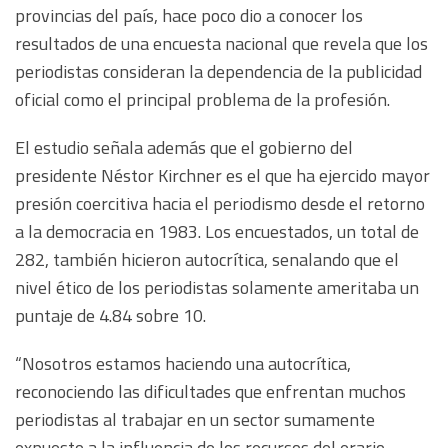
provincias del país, hace poco dio a conocer los
resultados de una encuesta nacional que revela que los
periodistas consideran la dependencia de la publicidad
oficial como el principal problema de la profesión.
El estudio señala además que el gobierno del
presidente Néstor Kirchner es el que ha ejercido mayor
presión coercitiva hacia el periodismo desde el retorno
a la democracia en 1983. Los encuestados, un total de
282, también hicieron autocrítica, senalando que el
nivel ético de los periodistas solamente ameritaba un
puntaje de 4.84 sobre 10.
“Nosotros estamos haciendo una autocrítica,
reconociendo las dificultades que enfrentan muchos
periodistas al trabajar en un sector sumamente
expuesto a la influencia de los recursos del erario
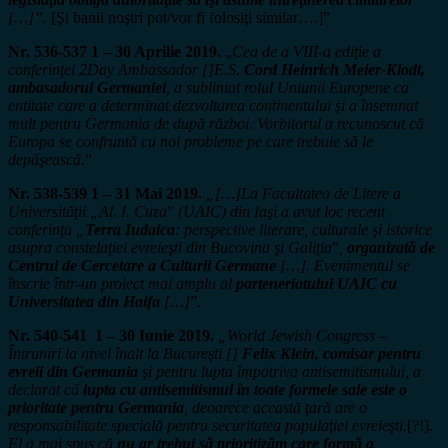
[…]”.
[Şi banii noştri pot/vor fi folosiţi similar….]”
Nr. 536-537 1 – 30 Aprilie 2019.
„
Cea de a VIII-a ediţie a
conferinţei 2Day Ambassador []E.S.
Cord Heinrich Meier-Klodt,
ambasadorul Germaniei
, a subliniat rolul Uniunii Europene ca
entitate care a determinat dezvoltarea continentului şi a însemnat
mult pentru Germania de după război. Vorbitorul a recunoscut că
Europa se confruntă cu noi probleme pe care trebuie să le
depăşească.
”
Nr. 538-539 1 – 31 Mai 2019.
„[…]La Facultatea de Litere a
Universităţii „Al. I. Cuza
”
(UAIC) din Iaşi a avut loc recent
conferinţa „
Terra Iudaica
: perspective literare, culturale şi istorice
asupra constelaţiei evreieşti din Bucovina şi Galiţia
”
,
organizată de
Centrul de Cercetare a Culturii Germane
[…]. Evenimentul se
înscrie într-un proiect mai amplu al
parteneriatului UAIC cu
Universitatea din Haifa
[…]
”.
Nr. 540-541 1 – 30 Iunie 2019.
„World Jewish Congress –
Întruniri la nivel înalt la Bucureşti []
Felix Klein, comisar pentru
evreii din Germania
şi pentru lupta împotriva antisemitismului, a
declarat că
lupta cu antisemitismul în toate formele sale este o
prioritate pentru Germania
, deoarece această ţară are o
responsabilitate specială pentru securitatea populaţiei evreieşti.
[?!].
El a mai spus că
nu ar trebui să prioritizăm care formă a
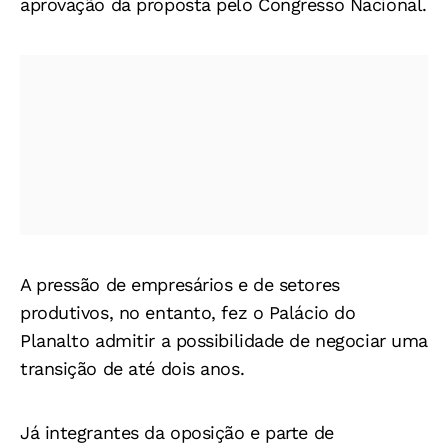
aprovação da proposta pelo Congresso Nacional.
A pressão de empresários e de setores
produtivos, no entanto, fez o Palácio do
Planalto admitir a possibilidade de negociar uma
transição de até dois anos.
Já integrantes da oposição e parte de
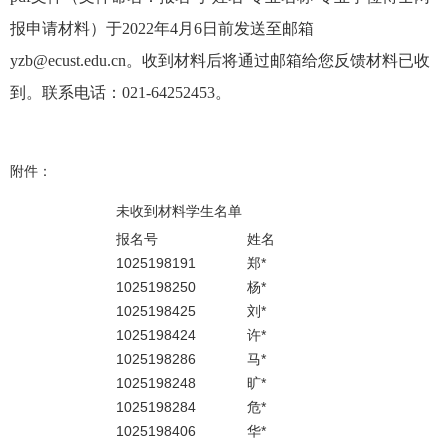
报申请材料）于2022
年4
月6
日前发送至邮箱
yzb@ecust.edu.cn
。收到材料后将通过邮箱给您反馈材料已收
到。
联系电话：
021-64252453
。
附件：
未收到材料学生名单
报名号
姓名
1025198191
郑*
1025198250
杨*
1025198425
刘*
1025198424
许*
1025198286
马*
1025198248
旷*
1025198284
危*
1025198406
华*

◇ ◇ ◇ ◇ ◇

#### Exercise:
In the listing above, find each line with the word "Germania" and copy it out.

#### Expected output:
mult pentru Germania de după război. Vorbitorul a recunoscut că
evreii din Germania
prioritate pentru Germania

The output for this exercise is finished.